Action item
Look through the data that follows and copy each line with the string "записи".

Given entries
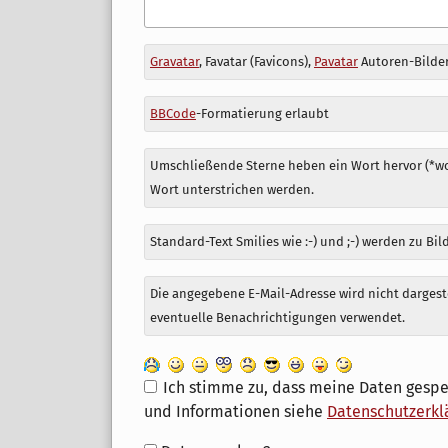
Antwort
Gravatar
, Favatar (Favicons),
Pavatar
Autoren-Bilder
zu
BBCode
-Formatierung erlaubt
Umschließende Sterne heben ein Wort hervor (*wor
Wort unterstrichen werden.
Standard-Text Smilies wie :-) und ;-) werden zu Bil
Die angegebene E-Mail-Adresse wird nicht dargeste
eventuelle Benachrichtigungen verwendet.
Ich stimme zu, dass meine Daten gespe
und Informationen siehe
Datenschutzerkl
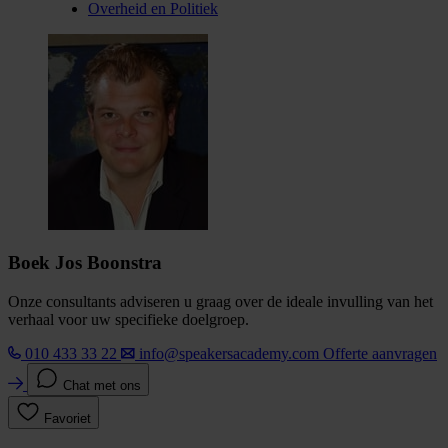
Overheid en Politiek
Boek Jos Boonstra
Onze consultants adviseren u graag over de ideale invulling van het
verhaal voor uw specifieke doelgroep.
010 433 33 22
info@speakersacademy.com
Offerte aanvragen
Chat met ons
Favoriet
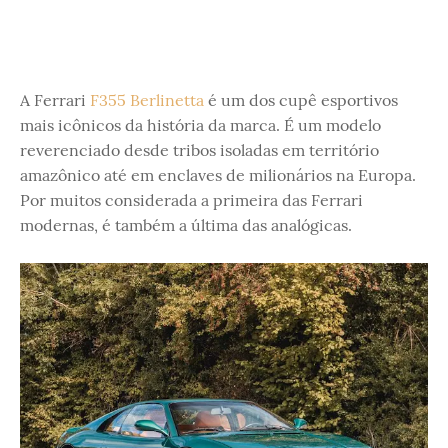
A Ferrari
F355 Berlinetta
é um dos cupê esportivos
mais icônicos da história da marca. É um modelo
reverenciado desde tribos isoladas em território
amazônico até em enclaves de milionários na Europa.
Por muitos considerada a primeira das Ferrari
modernas, é também a última das analógicas.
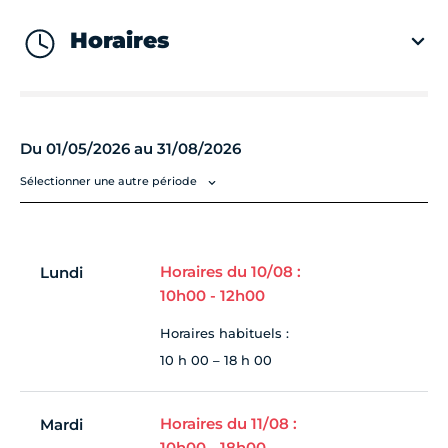
Horaires
Du 01/05/2026 au 31/08/2026
Sélectionner une autre période
Horaires du 10/08 :
Lundi
10h00 - 12h00
Horaires habituels :
10 h 00 – 18 h 00
Horaires du 11/08 :
Mardi
10h00 - 18h00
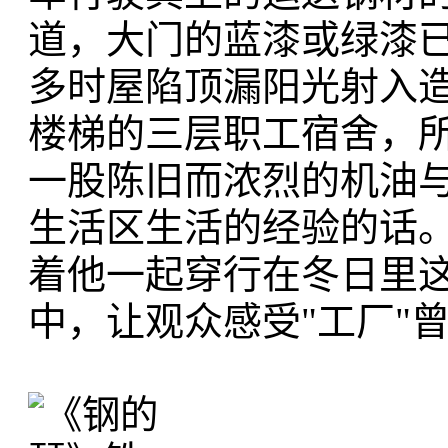
道，大门的蓝漆或绿漆
多时屋陷顶漏阳光射入
楼梯的三层职工宿舍，
一股陈旧而浓烈的机油与
生活区生活的经验的话。
着他一起穿行在冬日里
中，让观众感受"工厂"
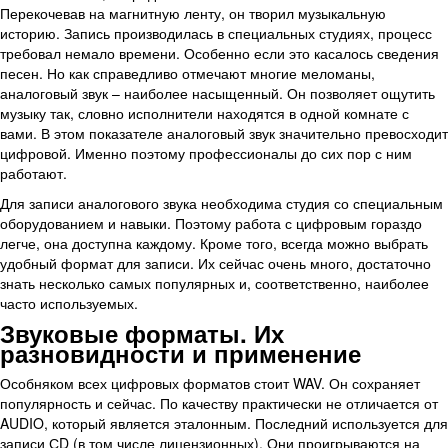
Перекочевав на магнитную ленту, он творил музыкальную
историю. Запись производилась в специальных студиях, процесс
требовал немало времени. Особенно если это касалось сведения
песен. Но как справедливо отмечают многие меломаны,
аналоговый звук – наиболее насыщенный. Он позволяет ощутить
музыку так, словно исполнители находятся в одной комнате с
вами. В этом показателе аналоговый звук значительно превосходит
цифровой. Именно поэтому профессионалы до сих пор с ним
работают.
Для записи аналогового звука необходима студия со специальным
оборудованием и навыки. Поэтому работа с цифровым гораздо
легче, она доступна каждому. Кроме того, всегда можно выбрать
удобный формат для записи. Их сейчас очень много, достаточно
знать несколько самых популярных и, соответственно, наиболее
часто используемых.
Звуковые форматы. Их
разновидности и применение
Особняком всех цифровых форматов стоит WAV. Он сохраняет
популярность и сейчас. По качеству практически не отличается от
AUDIO, который является эталонным. Последний используется для
записи СD (в том числе лицензионных). Они проигрываются на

Written response
Для записи аналогового звука необходима студия со специальным
удобный формат для записи. Их сейчас очень много, достаточно
записи СD (в том числе лицензионных). Они проигрываются на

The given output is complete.